Mr Trump has blamed “foreign freeloaders” for high drug prices, claiming that America’s outsize payments to drug companies subsidise research and development that benefits the whole world. He has previously tried to make it easier for states to import cheaper drugs from Canada.
In the US, unlike in other countries, government-backed insurance programmes such as Medicare do not negotiate prices with pharmaceutical companies, unlike in other countries. President-elect Joe Biden has proposed enabling Medicare to negotiate prices but Mr Trump has not.
The initiatives announced on Friday will have to survive not just any legal onslaught from drug companies or others in the supply chains, but also any policy changes under the Biden administration.
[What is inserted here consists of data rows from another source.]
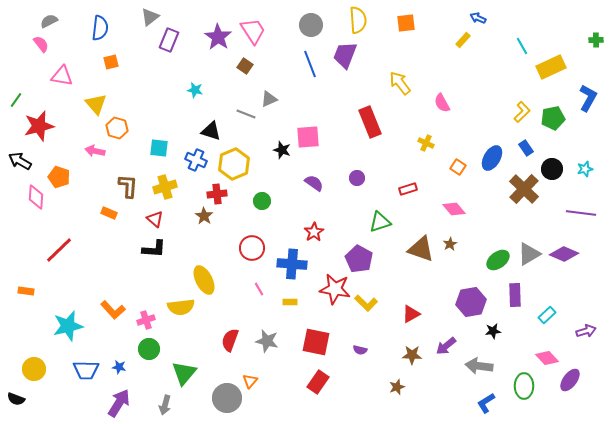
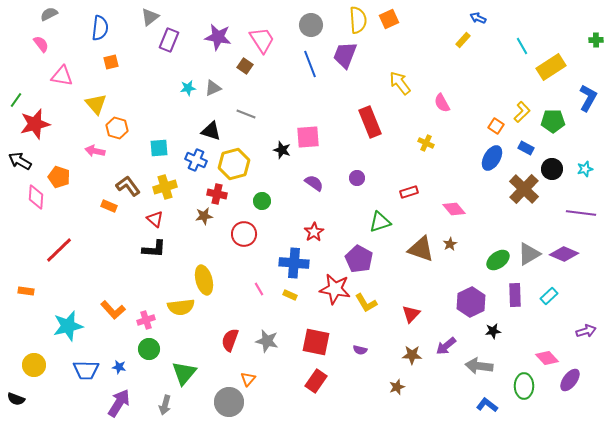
gray semicircle at (49, 21): moved 7 px up
orange square at (406, 23): moved 17 px left, 4 px up; rotated 18 degrees counterclockwise
pink trapezoid at (253, 31): moved 9 px right, 9 px down
purple star at (218, 37): rotated 24 degrees counterclockwise
yellow rectangle at (551, 67): rotated 8 degrees counterclockwise
cyan star at (195, 90): moved 7 px left, 2 px up; rotated 21 degrees counterclockwise
gray triangle at (269, 99): moved 56 px left, 11 px up
green pentagon at (553, 118): moved 3 px down; rotated 10 degrees clockwise
red star at (39, 126): moved 4 px left, 2 px up
cyan square at (159, 148): rotated 12 degrees counterclockwise
blue rectangle at (526, 148): rotated 28 degrees counterclockwise
yellow hexagon at (234, 164): rotated 8 degrees clockwise
orange square at (458, 167): moved 38 px right, 41 px up
brown L-shape at (128, 186): rotated 40 degrees counterclockwise
red rectangle at (408, 189): moved 1 px right, 3 px down
red cross at (217, 194): rotated 18 degrees clockwise
orange rectangle at (109, 213): moved 7 px up
brown star at (204, 216): rotated 30 degrees clockwise
red circle at (252, 248): moved 8 px left, 14 px up
blue cross at (292, 264): moved 2 px right, 1 px up
yellow ellipse at (204, 280): rotated 12 degrees clockwise
yellow rectangle at (290, 302): moved 7 px up; rotated 24 degrees clockwise
purple hexagon at (471, 302): rotated 16 degrees counterclockwise
yellow L-shape at (366, 303): rotated 15 degrees clockwise
red triangle at (411, 314): rotated 18 degrees counterclockwise
cyan rectangle at (547, 315): moved 2 px right, 19 px up
yellow circle at (34, 369): moved 4 px up
orange triangle at (250, 381): moved 2 px left, 2 px up
red rectangle at (318, 382): moved 2 px left, 1 px up
gray circle at (227, 398): moved 2 px right, 4 px down
blue L-shape at (486, 403): moved 1 px right, 2 px down; rotated 70 degrees clockwise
The share prices of pharmaceutical companies and so-called pharmacy benefit managers did not move significantly on Mr Trump’s announcement.
Also on Friday, Alex Azar, secretary of health and human services, moved forward another rule on drug pricing, following the president’s July executive ordering him to eliminate “kickbacks to middlemen”.
The rule — now in its final stage and due to come into effect in January 2022 — applies to the rebates paid by pharmaceutical companies to the pharmacy benefit managers. PBMs manage formulary lists of preferred drugs and the rebates are incentives to ensure a drug company’s products are covered by insurers.
By changing safe harbour provisions, the rule aims to encourage the pharma companies to channel these rebates — which can be as much as 20 or 30 per cent — to patients at the pharmacy counter, rather than to PBMs.
Large pharmaceutical companies have been lobbying for rebate reform, as they believe the PBMs take too large a slice of the pie.
Mr Ubl said the industry group was still reviewing the final rule but was “hopeful it will guarantee that seniors will finally see the savings at the pharmacy counter”.